Ma résistance neuve a un goût de brûlé dès la première bouffée, pourquoi ?

Le coton n’était pas assez imbibé au moment de la première chauffe : amorçage manuel oublié, temps de repos trop court, ou première bouffée prise à pleine puissance. Il n’y a pas de rattrapage, le coton carbonisé garde son goût. Reprenez une résistance et respectez les dix minutes d’attente, surtout avec un liquide épais.

Peut-on nettoyer une résistance pour la réutiliser ?

Sur les résistances en mesh d’aujourd’hui, l’opération ne rend pas grand-chose. Vous récupérerez au mieux quelques jours de vape au goût approximatif, après vingt-quatre heures de séchage. Le calcul n’est pas intéressant. Mieux vaut soigner l’amorçage et le choix du liquide, qui font gagner beaucoup plus de jours.

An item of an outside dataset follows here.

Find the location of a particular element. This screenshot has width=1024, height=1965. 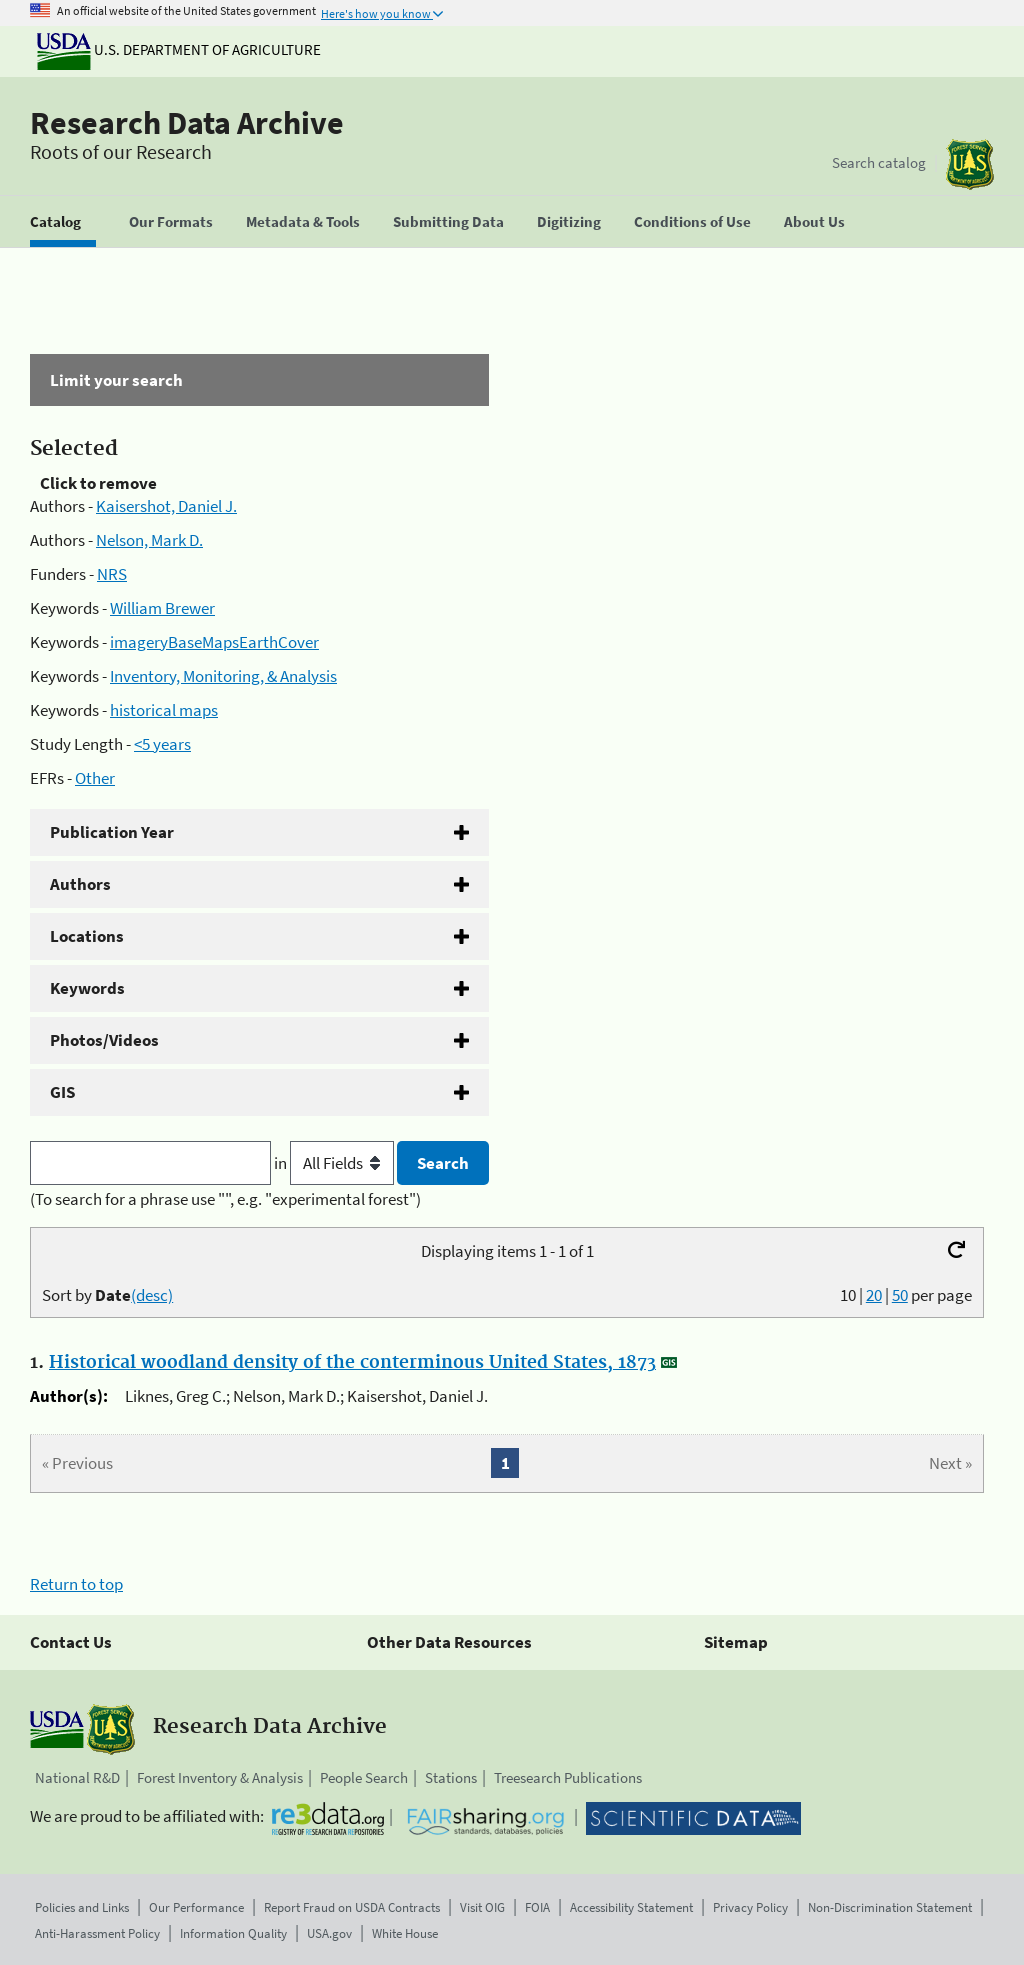 GIS is located at coordinates (62, 1092).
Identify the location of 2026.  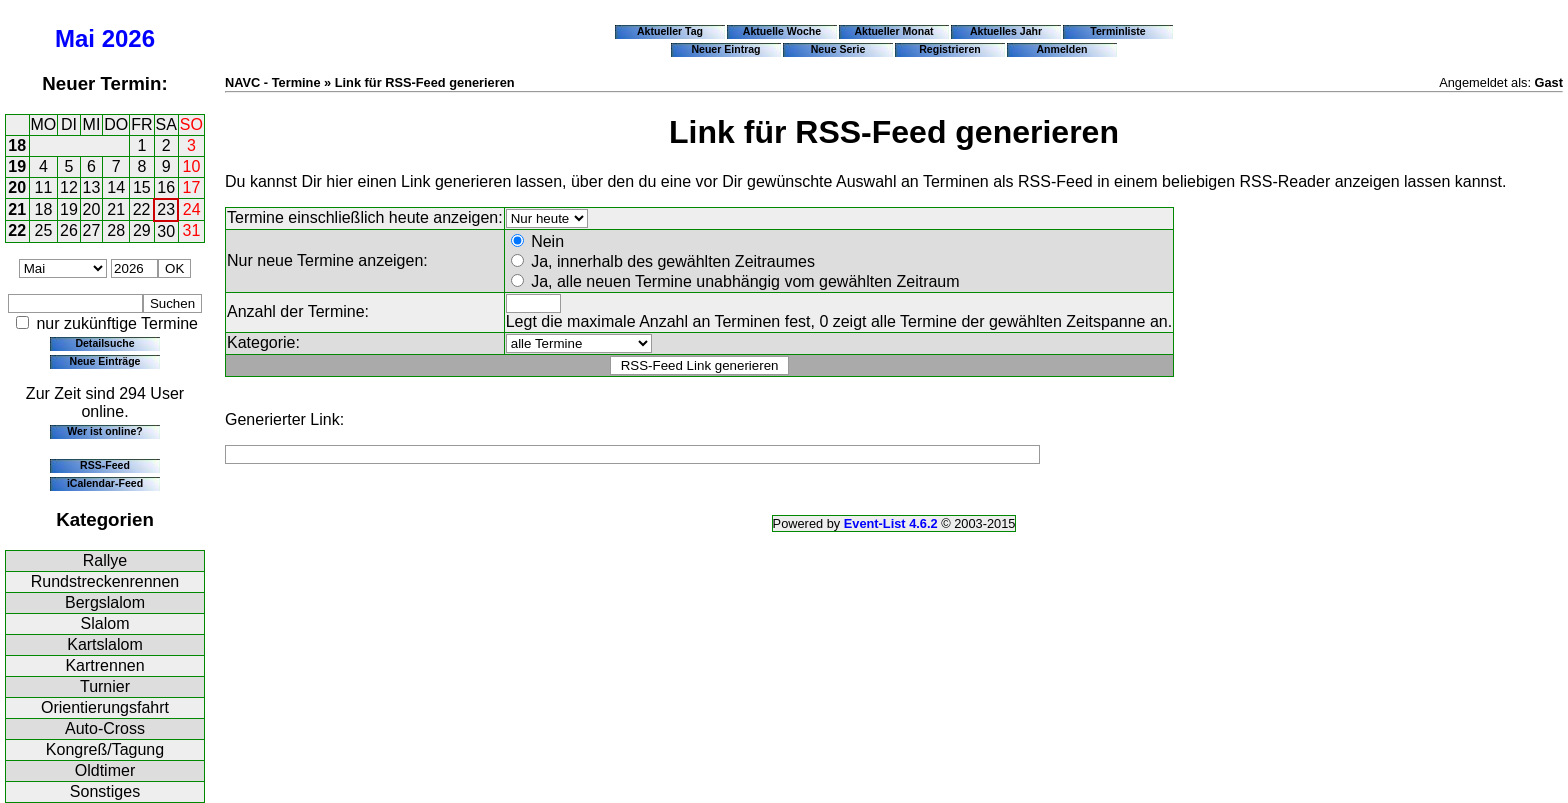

Faut-il changer de résistance quand on change d’arôme ?

Pas obligatoirement, mais attendez-vous à un mélange. Le coton restitue l’ancien goût pendant plusieurs millilitres, et passer d’un menthol à un fruité doux donne un résultat étrange. Profitez plutôt d’une fin de résistance pour basculer : rincer le réservoir ne suffit pas, le goût est dans le coton.

Une résistance plus basse en ohms délivre-t-elle plus de nicotine ?

Oui, indirectement : elle produit beaucoup plus de vapeur, donc plus de liquide vaporisé à chaque bouffée, donc plus de nicotine inhalée à taux identique. C’est pour cette raison que le tirage direct se pratique avec des taux bas. La nicotine crée une dépendance, et le dosage se règle en baissant le taux du liquide, pas en changeant de matériel au hasard. La vape s’adresse à un fumeur qui cherche à sortir du tabac et n’a aucun intérêt pour quelqu’un qui ne fume pas. Pour être accompagné dans un arrêt, Tabac info service répond au 39 89.

Combien de résistances faut-il prévoir par mois ?

Deux à quatre pour un usage MTL courant, davantage en tirage direct ou avec des liquides très sucrés. Regardez ce que cela représente sur un mois avant d’acheter un matériel : entre deux appareils au même prix, celui dont les résistances sont les moins chères et les plus faciles à trouver revient nettement moins cher au bout d’un an.